▶ [Description of the task]: Copy each line of the entries below that contains the string "soldadura".

***** Supplied records

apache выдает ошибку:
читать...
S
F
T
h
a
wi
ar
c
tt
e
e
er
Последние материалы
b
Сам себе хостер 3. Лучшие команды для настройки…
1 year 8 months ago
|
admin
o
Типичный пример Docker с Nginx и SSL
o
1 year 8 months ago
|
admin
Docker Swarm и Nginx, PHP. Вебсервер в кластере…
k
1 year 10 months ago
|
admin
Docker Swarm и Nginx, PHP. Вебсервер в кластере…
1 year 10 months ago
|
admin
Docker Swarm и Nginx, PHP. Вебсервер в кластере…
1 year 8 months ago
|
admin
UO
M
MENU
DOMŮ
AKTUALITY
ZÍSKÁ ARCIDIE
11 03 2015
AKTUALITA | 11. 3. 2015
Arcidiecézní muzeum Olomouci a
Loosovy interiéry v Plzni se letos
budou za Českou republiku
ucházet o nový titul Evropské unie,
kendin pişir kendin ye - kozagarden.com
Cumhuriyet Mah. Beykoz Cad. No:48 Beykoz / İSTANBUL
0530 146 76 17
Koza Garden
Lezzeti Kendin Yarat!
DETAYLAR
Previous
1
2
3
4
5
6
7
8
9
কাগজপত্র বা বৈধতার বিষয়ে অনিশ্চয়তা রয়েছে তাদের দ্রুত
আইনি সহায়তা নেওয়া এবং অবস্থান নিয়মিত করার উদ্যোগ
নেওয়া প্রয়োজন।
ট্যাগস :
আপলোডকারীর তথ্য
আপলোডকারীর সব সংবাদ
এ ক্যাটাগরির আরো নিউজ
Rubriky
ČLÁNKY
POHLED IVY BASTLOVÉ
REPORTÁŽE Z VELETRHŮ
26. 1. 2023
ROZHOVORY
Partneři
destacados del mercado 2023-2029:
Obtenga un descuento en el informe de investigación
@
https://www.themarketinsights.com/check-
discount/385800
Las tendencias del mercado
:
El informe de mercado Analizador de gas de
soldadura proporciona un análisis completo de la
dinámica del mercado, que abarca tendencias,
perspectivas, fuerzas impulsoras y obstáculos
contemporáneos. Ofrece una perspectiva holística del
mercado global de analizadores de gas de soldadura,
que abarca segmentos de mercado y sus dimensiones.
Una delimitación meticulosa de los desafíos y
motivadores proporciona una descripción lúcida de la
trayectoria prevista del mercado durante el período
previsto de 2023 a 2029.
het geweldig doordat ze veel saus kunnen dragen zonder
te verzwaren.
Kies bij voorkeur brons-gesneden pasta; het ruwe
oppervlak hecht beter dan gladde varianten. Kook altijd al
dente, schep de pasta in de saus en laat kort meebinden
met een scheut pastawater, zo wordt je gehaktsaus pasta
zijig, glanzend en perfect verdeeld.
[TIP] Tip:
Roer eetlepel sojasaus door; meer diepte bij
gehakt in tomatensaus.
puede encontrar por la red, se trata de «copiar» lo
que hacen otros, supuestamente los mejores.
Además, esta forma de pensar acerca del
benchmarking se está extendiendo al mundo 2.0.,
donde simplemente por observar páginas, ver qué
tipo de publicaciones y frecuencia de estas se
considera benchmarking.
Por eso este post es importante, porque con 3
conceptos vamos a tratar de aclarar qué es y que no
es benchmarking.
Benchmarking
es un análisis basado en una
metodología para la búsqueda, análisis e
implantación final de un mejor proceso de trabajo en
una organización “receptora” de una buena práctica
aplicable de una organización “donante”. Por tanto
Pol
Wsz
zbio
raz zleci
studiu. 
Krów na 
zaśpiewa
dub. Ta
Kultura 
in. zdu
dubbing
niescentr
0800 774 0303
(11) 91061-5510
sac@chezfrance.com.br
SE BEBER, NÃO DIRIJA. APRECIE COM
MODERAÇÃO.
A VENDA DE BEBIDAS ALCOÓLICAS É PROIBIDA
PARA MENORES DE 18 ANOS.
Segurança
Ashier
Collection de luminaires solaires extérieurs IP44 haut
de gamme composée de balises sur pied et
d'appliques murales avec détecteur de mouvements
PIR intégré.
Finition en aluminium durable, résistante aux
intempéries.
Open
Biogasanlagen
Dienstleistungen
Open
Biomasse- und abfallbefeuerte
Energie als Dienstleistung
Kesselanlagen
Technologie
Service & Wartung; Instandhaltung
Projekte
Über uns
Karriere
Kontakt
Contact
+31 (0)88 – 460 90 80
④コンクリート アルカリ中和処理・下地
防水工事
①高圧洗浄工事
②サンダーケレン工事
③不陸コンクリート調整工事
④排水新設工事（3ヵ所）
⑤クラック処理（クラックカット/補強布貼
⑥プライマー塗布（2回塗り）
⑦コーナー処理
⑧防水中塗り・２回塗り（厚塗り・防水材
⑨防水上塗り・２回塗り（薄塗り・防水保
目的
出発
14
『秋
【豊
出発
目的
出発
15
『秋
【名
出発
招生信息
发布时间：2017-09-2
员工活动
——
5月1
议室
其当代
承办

**********

▶ [Answer to the problem]:
soldadura proporciona un análisis completo de la
mercado global de analizadores de gas de soldadura,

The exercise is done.